Dr. Emanuela Tolosano will explain heme's pivotal role in cell energy metabolism, including its role as a cofactor for respiratory chain complexes and interactions with translocases responsible for the ADP/ATP exchange between mitochondria and cytosol. She will describe heme biosynthesis and the mechanisms of heme trafficking at the cellular level. In addition, Dr. Tolosano will highlight data demonstrating the existence of a heme biosynthesis/heme export axis that contributes to the regulation of the tricarboxylic acid (TCA) cycle as well as oxidative metabolism and discuss the implications for cell proliferation and survival. Finally, she will emphasize that heme synthesis is a major cellular iron-consuming process, competing for iron with the mitochondrial assembly of iron-sulfur clusters, which are crucial cofactors for electron transport chain complexes and some TCA cycle enzymes.

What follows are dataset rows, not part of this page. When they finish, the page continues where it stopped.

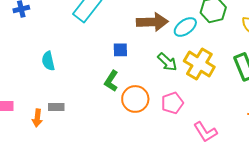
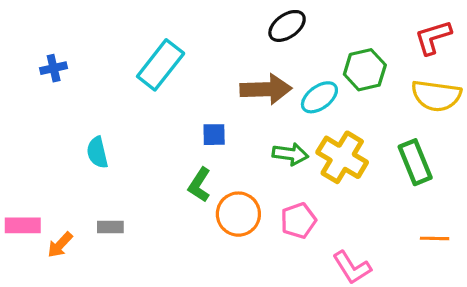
green arrow: (167, 62) -> (290, 154), turned -35
orange arrow: (37, 118) -> (60, 245), moved, turned 36

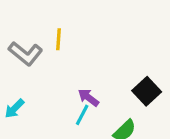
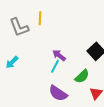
gray L-shape: (25, 53) -> (19, 27), turned 30

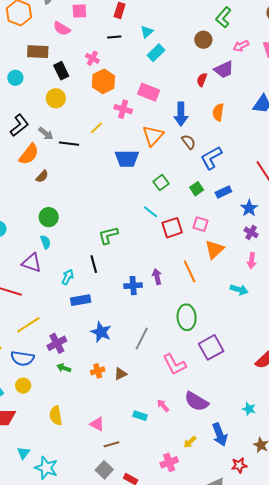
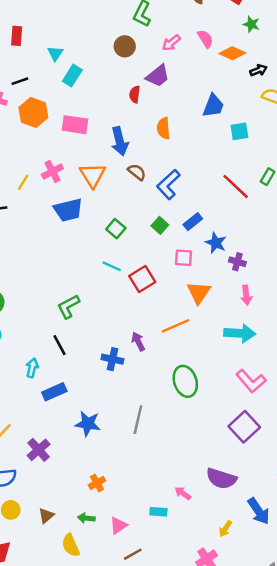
black line: (114, 37) -> (20, 81), moved
orange hexagon: (103, 81) -> (33, 113), moved
pink cross: (123, 109) -> (52, 171), moved, turned -30
blue star: (249, 208) -> (216, 243), moved
pink square: (201, 224) -> (183, 258), moved
orange line: (190, 271) -> (175, 326), turned -75
blue cross: (133, 286) -> (112, 359), turned 30
cyan arrow: (239, 290) -> (240, 333), size x1.4
purple square: (211, 347) -> (244, 427), moved
pink L-shape: (175, 364) -> (251, 381), moved
green arrow: (64, 368) -> (86, 518), moved
orange cross: (98, 371) -> (97, 483), moved
brown triangle: (121, 374) -> (46, 516), moved
yellow semicircle: (56, 415) -> (71, 545), moved
pink triangle: (97, 424) -> (118, 525), moved, turned -49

Dr. Jodie Babitt will discuss how the liver orchestrates systemic iron homeostasis by producing the iron hormone hepcidin, which regulates expression and function of the iron exporter ferroportin to control iron entry into circulation from the gut, iron recycling macrophages, and hepatocyte stores. Hepcidin production in the liver is regulated by a number of systemic cues that indicate the need for more or less iron, including serum and tissue iron levels, iron demand of erythropoietic cells, and inflammation. A pivotal pathway by which the liver regulates hepcidin transcription in response to these diverse signals is the bone morphogenetic protein (BMP)-Smad signaling pathway. This talk will focus on recent insights into how BMP-Smad signaling coordinates hepcidin production to control systemic iron homeostasis.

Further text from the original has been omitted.